“Jealousy is Cruel as the Grave.”
Warren was seated in his office at Gydisdorp, and his whole power of mind and thought was concentrated on a letter.
It lay on the table before him. It was not externally a pleasing object. It was covered with thumb marks; the writing was in a laboured, unformed hand; the spelling and grammar were vile and the contents cryptic. Yet to him who now sat dwelling upon it the communication was of so jubilant a nature that his only misgiving was that it might be premature or not true. This was strange, for the gist of the document was to announce the death of one who had been his friend.
“Jealousy is cruel as the grave,” sings the Wise Man. Warren was not familiar with the quotation but he instinctively, if unconsciously, realised its purport as he sat there conning the greasy, ill-spelt missive whose contents he knew by heart. And yet so paradoxically logical was his own particular temperament that side by side with the wild jubilation that thrilled his whole being over the certainty that the one obstacle in his way was in it no longer, never would be in it again, ran a vein of real regret for the man for whom under any other circumstances he would have felt a genuine friendship. That he, Gilbert Warren, sat there, in intent, at any rate, a murderer, was the last thing in the world to occur to him. In intent only, as it happened, for the main substance of the communication lay in one sentence, penned in an utterly uneducated style.
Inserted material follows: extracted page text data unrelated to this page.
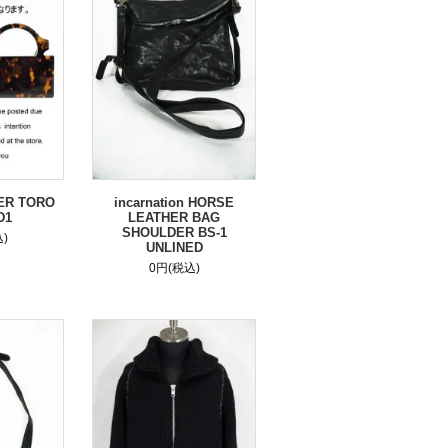
IER TORO
incarnation HORSE
D1
LEATHER BAG
SHOULDER BS-1
)
UNLINED
0円(税込)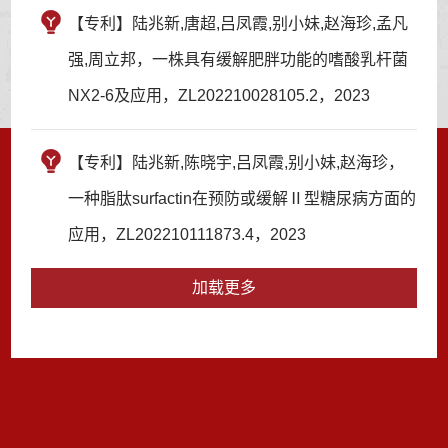
【专利】陆兆新,唐超,吕凤霞,别小妹,赵海珍,孟凡
强,周立邦，一株具有缓解肥胖功能的嗜酸乳杆菌
NX2-6及应用，ZL202210028105.2，2023
【专利】陆兆新,陈晓宇,吕凤霞,别小妹,赵海珍，
一种脂肽surfactin在预防或缓解Ⅱ型糖尿病方面的
应用，ZL202210111873.4，2023
加载更多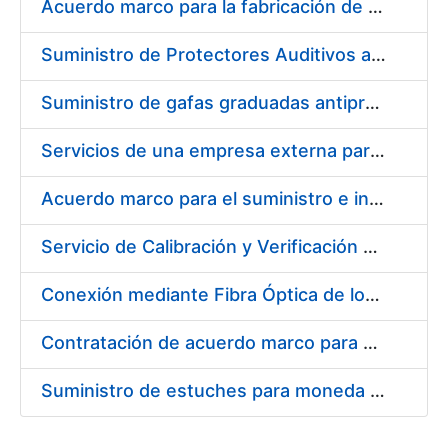
Acuerdo marco para la fabricación de piezas
Suministro de Protectores Auditivos a medida para las personas trabajadoras de los Centros de Trabajo de Madrid y Burgos
Suministro de gafas graduadas antiproyecciones para los trabajadores de la FNMT-RCM en los centros de trabajo de Madrid y Burgos
Servicios de una empresa externa para el asesoramiento y resolución de los recursos de alzada que se presentan relacionados con procesos de selección para la FNMT-RCM
Acuerdo marco para el suministro e instalación de persianas, estores y otros complementos
Servicio de Calibración y Verificación Externa de los Equipos de Medición del Servicio de Prevención de la FNMT-RCM
Conexión mediante Fibra Óptica de los Centros de Proceso de Datos (CPDs) de las sedes de la FNMT-RCM de Burgos y Madrid
Contratación de acuerdo marco para el Suministro de Material de Electricidad para la Fábrica Nacional de Moneda y Timbre-Real Casa de la Moneda en su centro de trabajo de Burgos
Suministro de estuches para moneda de 30 €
To be exact it ran thus:
“Wivern and jo fletwood have bin kild by the Usootos.”
And then followed further particulars.
Warren had little doubt as to the genuineness of the missive. It was matter of common report that there had been serious disturbances in the remoter parts of Zululand between the faction which cleaved to the captive and exiled King, and that which did not, to wit that influenced by most of the thirteen kinglets appointed under the Wolseley settlement. Wyvern and his friend had somehow got mixed up in one of these ructions, and—there was an end of them.
Unlocking a drawer he got out the portrait of Lalanté, and set it upright before him. She was his now; not all at once of course, but when she began to get over her loss, when the first sense of it began to be bluntened. He was far too cautious in his knowledge of human nature to hurry matters; to seem to “rush” her in any way. His was the part of earnest sympathiser. He would sound the dead man’s praises in every way, and on every available opportunity. He would make himself necessary to her by doing this when other people had practically forgotten that any such person had ever existed. In time she would turn to him, not for a long time it might be—Warren was shrewd enough to realise this—but time was nothing and he could afford to wait, even as he had waited already, and he knew full well that next to Wyvern there was no man living of whom Lalanté held a higher opinion than himself.
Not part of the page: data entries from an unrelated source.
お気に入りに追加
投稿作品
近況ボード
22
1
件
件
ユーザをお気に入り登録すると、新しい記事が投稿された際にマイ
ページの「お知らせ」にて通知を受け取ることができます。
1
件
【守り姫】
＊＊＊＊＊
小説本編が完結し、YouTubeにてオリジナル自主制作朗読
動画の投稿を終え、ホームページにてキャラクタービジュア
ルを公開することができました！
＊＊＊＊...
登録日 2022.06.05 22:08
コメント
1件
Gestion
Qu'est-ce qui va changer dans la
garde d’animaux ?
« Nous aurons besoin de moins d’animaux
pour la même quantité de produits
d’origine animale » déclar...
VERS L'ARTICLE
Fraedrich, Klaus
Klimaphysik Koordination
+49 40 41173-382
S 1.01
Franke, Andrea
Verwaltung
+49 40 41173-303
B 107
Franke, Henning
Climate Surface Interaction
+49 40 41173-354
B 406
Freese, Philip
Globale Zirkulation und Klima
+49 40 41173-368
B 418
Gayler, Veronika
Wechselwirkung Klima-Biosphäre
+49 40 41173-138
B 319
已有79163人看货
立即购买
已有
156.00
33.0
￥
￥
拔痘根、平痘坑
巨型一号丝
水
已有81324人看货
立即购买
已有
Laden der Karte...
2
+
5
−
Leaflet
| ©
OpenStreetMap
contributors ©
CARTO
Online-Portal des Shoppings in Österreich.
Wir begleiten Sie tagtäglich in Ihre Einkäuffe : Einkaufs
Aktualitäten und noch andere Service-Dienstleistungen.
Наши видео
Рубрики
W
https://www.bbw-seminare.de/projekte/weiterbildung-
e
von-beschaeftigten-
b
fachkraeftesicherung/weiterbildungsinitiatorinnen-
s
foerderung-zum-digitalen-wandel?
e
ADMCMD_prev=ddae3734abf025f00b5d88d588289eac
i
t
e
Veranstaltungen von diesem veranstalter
The river incident had had much to do with cementing this. Fervently Warren blessed that incident, and had done his best to make the most of it; not by dwelling on it in any way, on the contrary if it was ever mentioned he would pooh-pooh it and change the subject. But he was more than ever welcome at Le Sage’s, and made a good deal of his welcome by being frequently there. Moreover he knew that in Le Sage himself he had a powerful and steadfast ally.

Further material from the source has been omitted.